1:09:30 Saturday 23 August 2025

Behind the candelabra

Behind the candelabra

Starring Michael Douglas, Matt Damon, Rob Lowe - Dir: Steven Soderbergh

This is the film you won't see in next year's Oscars - and it certainly deserves a few, starting with the three actors mentioned above - because when Soderbergh shopped it round in Hollywood he was, despite his own track record and the cast, turned down by every studio. In a move of jaw-dropping hypocrisy they told him the film was 'too gay”.
Liberace? Gay? Say it isn't so!

Eventually Behind The Candelabra was made by HBO for cable television and it's simply wonderful (if deeply creepy when taken too seriously). Douglas is in career best form as Liberace, Damon is brilliant as his live-in lover Scott Thorson, who slowly gets remodelled in his master's image, Lowe is the plastic surgeon who does the remodelling.

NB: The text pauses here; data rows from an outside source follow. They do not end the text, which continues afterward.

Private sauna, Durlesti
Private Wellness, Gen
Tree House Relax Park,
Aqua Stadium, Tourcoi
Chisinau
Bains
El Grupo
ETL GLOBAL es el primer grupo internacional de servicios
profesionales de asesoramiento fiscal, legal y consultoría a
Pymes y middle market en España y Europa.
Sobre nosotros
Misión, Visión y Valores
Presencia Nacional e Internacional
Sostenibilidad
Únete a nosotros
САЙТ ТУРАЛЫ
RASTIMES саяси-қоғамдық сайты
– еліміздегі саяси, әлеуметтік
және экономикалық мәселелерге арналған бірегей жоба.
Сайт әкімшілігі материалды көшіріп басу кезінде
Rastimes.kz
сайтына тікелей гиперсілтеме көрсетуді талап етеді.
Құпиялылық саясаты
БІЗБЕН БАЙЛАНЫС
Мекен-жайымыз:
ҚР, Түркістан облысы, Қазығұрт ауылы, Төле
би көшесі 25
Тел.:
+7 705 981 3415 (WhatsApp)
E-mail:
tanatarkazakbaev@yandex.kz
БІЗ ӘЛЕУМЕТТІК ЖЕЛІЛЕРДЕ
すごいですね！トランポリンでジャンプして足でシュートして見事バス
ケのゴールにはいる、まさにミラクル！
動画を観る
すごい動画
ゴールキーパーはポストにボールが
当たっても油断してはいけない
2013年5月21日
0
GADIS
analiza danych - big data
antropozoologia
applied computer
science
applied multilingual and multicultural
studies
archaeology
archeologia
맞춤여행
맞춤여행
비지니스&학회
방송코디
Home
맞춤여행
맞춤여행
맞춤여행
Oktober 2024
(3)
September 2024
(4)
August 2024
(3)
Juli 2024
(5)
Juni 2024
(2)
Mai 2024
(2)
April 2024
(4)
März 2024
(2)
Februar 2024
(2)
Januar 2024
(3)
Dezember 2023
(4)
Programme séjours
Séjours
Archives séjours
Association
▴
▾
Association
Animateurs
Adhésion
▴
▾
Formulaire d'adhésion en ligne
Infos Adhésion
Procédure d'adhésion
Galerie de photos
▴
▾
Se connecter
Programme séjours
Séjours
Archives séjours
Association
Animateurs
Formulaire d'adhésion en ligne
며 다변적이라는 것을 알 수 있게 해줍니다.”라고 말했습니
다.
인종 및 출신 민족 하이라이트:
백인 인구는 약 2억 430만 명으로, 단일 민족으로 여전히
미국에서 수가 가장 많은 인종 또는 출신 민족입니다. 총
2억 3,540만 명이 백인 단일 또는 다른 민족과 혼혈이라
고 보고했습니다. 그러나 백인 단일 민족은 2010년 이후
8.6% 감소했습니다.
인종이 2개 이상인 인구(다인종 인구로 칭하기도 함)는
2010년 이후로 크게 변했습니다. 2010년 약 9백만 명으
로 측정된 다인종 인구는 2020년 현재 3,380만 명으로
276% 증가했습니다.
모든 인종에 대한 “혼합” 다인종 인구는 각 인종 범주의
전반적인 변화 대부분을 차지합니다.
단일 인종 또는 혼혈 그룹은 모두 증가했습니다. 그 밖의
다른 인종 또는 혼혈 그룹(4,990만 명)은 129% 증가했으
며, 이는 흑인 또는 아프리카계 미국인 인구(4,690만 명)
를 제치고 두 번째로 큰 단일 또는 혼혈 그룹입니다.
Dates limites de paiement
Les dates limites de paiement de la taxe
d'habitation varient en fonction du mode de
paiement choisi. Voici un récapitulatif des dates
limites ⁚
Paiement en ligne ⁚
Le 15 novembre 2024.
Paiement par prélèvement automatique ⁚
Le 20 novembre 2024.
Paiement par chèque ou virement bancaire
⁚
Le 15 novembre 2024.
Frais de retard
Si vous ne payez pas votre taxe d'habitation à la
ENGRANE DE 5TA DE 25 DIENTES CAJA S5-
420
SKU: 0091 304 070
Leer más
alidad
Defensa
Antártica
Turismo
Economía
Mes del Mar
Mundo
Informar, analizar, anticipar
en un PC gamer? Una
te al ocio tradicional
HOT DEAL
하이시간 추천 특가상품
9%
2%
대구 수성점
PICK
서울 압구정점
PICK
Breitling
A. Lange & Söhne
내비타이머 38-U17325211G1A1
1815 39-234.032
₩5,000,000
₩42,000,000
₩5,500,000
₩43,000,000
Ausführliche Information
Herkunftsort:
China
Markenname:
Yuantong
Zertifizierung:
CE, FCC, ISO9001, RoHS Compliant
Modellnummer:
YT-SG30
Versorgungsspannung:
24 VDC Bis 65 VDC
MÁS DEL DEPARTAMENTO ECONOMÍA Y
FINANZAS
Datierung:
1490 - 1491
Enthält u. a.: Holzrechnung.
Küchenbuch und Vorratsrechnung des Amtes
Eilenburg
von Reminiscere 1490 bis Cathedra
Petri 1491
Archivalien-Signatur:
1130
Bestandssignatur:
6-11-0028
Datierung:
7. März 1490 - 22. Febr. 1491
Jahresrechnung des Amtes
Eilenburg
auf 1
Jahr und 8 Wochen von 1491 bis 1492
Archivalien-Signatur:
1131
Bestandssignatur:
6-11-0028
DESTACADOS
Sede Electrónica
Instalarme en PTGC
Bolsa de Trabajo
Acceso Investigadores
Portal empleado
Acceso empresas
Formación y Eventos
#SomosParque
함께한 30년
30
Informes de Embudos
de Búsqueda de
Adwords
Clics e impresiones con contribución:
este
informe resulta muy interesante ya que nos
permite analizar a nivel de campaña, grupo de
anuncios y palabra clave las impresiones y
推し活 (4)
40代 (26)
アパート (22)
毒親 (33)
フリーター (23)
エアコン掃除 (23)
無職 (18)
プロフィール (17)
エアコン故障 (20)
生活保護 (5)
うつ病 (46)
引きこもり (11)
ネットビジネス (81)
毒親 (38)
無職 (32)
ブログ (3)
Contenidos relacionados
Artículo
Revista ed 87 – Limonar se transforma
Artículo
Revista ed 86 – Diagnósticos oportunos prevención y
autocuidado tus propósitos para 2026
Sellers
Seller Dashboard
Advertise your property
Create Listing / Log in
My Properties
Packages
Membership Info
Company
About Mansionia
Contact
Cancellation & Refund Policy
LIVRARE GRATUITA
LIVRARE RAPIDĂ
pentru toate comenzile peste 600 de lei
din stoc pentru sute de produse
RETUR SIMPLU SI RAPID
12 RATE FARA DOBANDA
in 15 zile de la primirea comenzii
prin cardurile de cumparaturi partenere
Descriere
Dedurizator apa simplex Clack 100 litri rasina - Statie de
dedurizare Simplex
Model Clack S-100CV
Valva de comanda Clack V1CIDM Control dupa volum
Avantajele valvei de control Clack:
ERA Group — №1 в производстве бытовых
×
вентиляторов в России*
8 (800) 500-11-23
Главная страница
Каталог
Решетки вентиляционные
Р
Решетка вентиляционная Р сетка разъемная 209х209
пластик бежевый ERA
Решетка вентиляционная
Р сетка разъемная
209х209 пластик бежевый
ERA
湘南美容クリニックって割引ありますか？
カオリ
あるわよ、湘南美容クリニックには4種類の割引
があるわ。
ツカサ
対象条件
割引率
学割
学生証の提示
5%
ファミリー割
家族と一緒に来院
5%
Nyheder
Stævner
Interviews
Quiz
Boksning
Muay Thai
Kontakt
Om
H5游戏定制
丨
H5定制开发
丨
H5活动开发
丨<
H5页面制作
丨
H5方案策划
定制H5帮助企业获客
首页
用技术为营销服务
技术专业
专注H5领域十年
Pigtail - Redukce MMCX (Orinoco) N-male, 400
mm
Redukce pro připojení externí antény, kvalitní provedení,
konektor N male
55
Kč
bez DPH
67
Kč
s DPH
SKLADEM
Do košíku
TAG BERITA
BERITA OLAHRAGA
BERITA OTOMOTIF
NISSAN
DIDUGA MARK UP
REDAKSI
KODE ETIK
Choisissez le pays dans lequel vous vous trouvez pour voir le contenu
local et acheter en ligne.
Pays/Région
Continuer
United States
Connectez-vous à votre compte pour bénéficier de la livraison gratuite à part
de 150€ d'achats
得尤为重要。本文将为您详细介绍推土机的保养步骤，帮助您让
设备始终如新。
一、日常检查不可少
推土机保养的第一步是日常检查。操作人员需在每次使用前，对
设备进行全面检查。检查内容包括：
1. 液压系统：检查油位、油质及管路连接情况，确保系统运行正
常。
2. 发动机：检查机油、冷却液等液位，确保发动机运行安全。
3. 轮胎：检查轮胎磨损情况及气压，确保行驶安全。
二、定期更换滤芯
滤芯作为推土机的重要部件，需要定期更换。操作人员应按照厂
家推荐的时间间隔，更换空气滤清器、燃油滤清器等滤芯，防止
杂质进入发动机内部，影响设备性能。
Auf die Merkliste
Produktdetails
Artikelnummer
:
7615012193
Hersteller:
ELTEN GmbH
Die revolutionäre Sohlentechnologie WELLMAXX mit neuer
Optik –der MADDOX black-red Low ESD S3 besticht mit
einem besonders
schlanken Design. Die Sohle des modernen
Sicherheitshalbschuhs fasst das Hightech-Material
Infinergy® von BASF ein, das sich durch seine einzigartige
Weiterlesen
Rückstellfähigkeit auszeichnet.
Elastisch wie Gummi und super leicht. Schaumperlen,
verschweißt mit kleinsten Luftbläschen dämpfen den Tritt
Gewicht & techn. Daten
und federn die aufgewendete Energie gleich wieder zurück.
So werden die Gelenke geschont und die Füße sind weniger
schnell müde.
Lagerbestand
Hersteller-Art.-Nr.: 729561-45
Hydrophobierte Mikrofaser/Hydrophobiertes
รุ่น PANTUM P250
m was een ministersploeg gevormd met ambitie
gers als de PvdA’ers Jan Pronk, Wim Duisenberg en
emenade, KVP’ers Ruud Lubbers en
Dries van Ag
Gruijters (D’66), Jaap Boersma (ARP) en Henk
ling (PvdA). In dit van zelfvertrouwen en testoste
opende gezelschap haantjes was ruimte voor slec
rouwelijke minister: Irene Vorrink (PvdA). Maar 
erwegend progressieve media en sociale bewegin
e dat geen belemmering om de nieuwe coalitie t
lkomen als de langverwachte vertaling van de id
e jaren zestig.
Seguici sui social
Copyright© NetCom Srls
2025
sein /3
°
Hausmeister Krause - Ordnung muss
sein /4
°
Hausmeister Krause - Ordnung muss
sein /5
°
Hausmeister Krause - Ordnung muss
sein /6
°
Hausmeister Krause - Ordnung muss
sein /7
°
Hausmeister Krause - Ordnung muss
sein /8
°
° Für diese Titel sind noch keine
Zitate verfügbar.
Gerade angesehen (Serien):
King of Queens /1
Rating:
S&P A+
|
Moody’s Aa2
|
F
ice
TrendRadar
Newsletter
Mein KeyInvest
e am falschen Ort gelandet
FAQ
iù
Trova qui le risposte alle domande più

It's all there – the glitz! The glamour! The pianos! The insanely different times, times when women would flock to Liberace shows and everybody said that just because he wears a lot of jewellery and a bit of make-up and loves his mother doesn't mean he's gay, of course he's not he's just a sweet boy, and at the centre of it all a weird but actually tender love story that of course goes wrong in the end. And because this is based on Thorson's book maybe it's not exactly the whole truth... but it's a fascinating ride.

Icelandic director Baltasar Kormákur made his move to Hollywood with the 2012 Mark Wahlberg action thriller Contraband. Obviously the formula was successful (it was certainly fun) so they're back along with Denzel Washington for an even more escapist romp, 2 Guns has the pair playing undercover whatevers caught between the CIA, navy, drug runners, and well, everybody really, when some sort of scheme goes sideways. The ridiculous plot barely matters as the boys banter and bond winningly and lots of things get shot at and blown up. Think 1980's Michael Bay but not as dumb.

I Didn't Come Here to Die immediately plants its stylistic flag on the grindhouse hill with a deliberately degraded and bleached low-budget look so familiar in seventies exploitation. It has six young camp volunteers travelling to rural isolation only to die one by one from self-inflicted misadventure. And a bit of murder. It's a similar central gag to Tucker and Dale vs Evil - if only this were in the same league. What humour there is derives from intentional shoddiness and script naffness, while the gore and convention nods mark this as a film made by genre nerds strictly for genre nerds.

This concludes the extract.